Secondo la testimonianza di Joseph Oduro, 21 anni, studente e assistente didattico, che stava tenendo una lezione di Economia in quell’aula, l’inferno si è scatenato quando la lezione era quasi terminata. “All’improvviso, abbiamo sentito degli spari e delle urla nel corridoio”, ha riferito. “Circa tre secondi dopo, un uomo con una maschera sul viso e un fucile è entrato in classe e ha iniziato a sparare. Gli studenti seduti nella fila centrale hanno avuto più difficoltà a sfuggire ai colpi”.
L’uomo ha urlato qualcosa che, a detta di Oduro, era incomprensibile. “È proprio questo che io, gli studenti e gli investigatori stiamo cercando di ricostruire”, ha aggiunto.
Centinaia di studenti sono stati costretti a rimanere barricati per ore in aule e bagni del campus.

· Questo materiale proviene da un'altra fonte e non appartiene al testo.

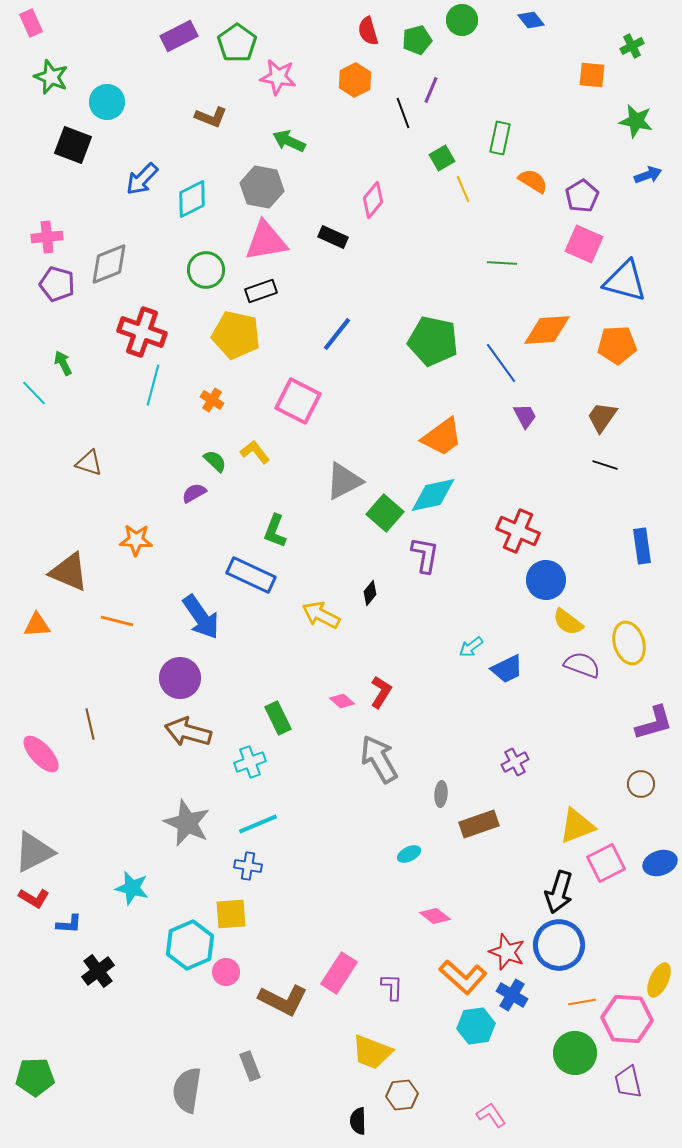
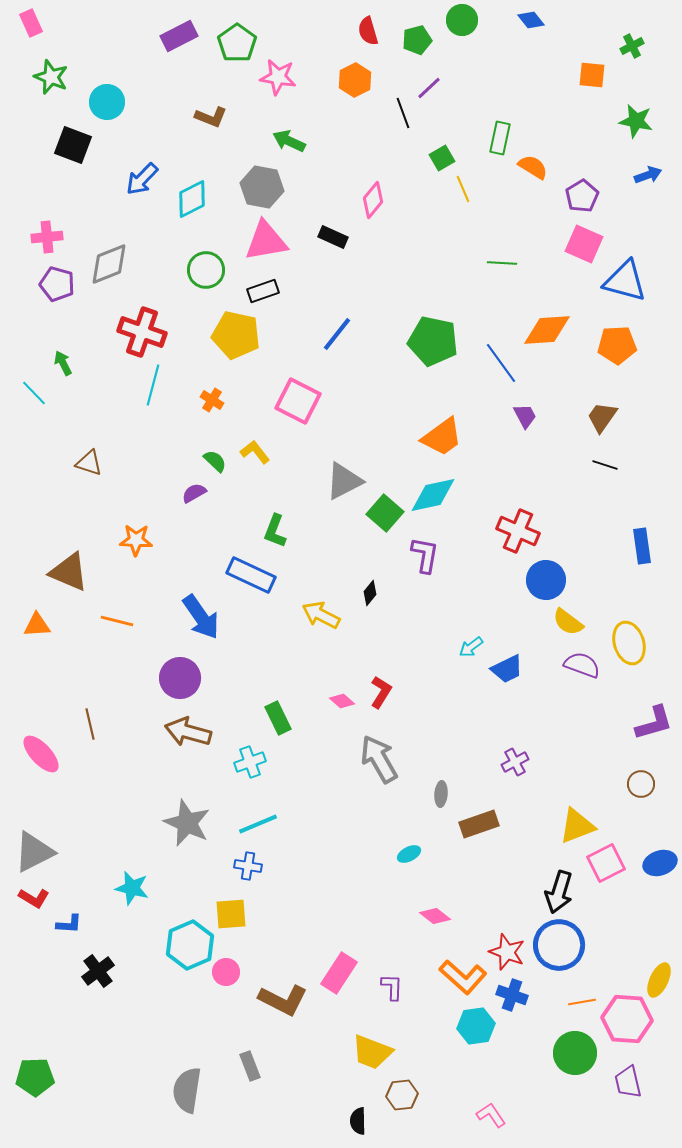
purple line at (431, 90): moved 2 px left, 2 px up; rotated 24 degrees clockwise
orange semicircle at (533, 181): moved 14 px up
black rectangle at (261, 291): moved 2 px right
blue cross at (512, 995): rotated 12 degrees counterclockwise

Chiang-Heng Chien, 32 anni, ha raccontato di essersi nascosto con i colleghi: “Abbiamo chiuso la porta, spento le luci e ci siamo messi sotto i banchi, aspettando per ore al buio”.
Gli esami di fine semestre sono stati cancellati e gli studenti sono ora rientrati a casa per le festività. Sul fronte della sicurezza, affiorano intanto i primi interrogativi sulle misure del campus, dove le porte esterne dell’edificio di ingegneria risultavano sbloccate.
La comunità cittadina si riunisce in serata per stringersi intorno alle vittime, in un evento originariamente previsto per l’accensione dell’albero di Natale e della menorah per la prima notte di Hanukkah. Da Donald Trump sono arrivate “poche parole di circostanza” (“che cosa terribile”) e l’invito a pregare, ma nessun commento sull’epidemia delle armi da fuoco.
Il Gun Violence Archive ha contato 389 sparatorie di massa quest’anno negli Stati Uniti, di cui almeno sei nelle scuole.